Note 7: There is no form prescribed when granting a short-term detention certificate but it is strongly recommended you use pro forma, DET2. This pro forma may be found on the Scottish Executive website at: www.scotland.gov.uk/health/mentalhealthlaw. Where pro forma DET2 is not used, for the certificate to be valid, it must state the practitioner's reasons for believing that the grounds for detention are met and must be signed by the practitioner. (See lilac box of flow chart overleaf.)
Note 8: The short-term detention certificate must be completed within 3 days of the completion of the medical examination.

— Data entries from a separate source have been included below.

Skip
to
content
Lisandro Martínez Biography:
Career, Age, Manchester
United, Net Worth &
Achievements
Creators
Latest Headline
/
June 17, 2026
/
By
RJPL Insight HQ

Note 9: The short-term detention certificate authorises, firstly, the patient's transfer to hospital within 3 days of the certificate being granted and, secondly, the patient's detention in hospital for 28 days.
Note 10: Section 44(6) of the Act states that the patient's detention in hospital is only authorised if the certificate is given to the managers of the hospital before the patient is admitted to hospital under the authority of the certificate. If the patient is already in hospital when the certificate is granted, then the certificate must be given to the hospital managers as soon as practicable after it was granted.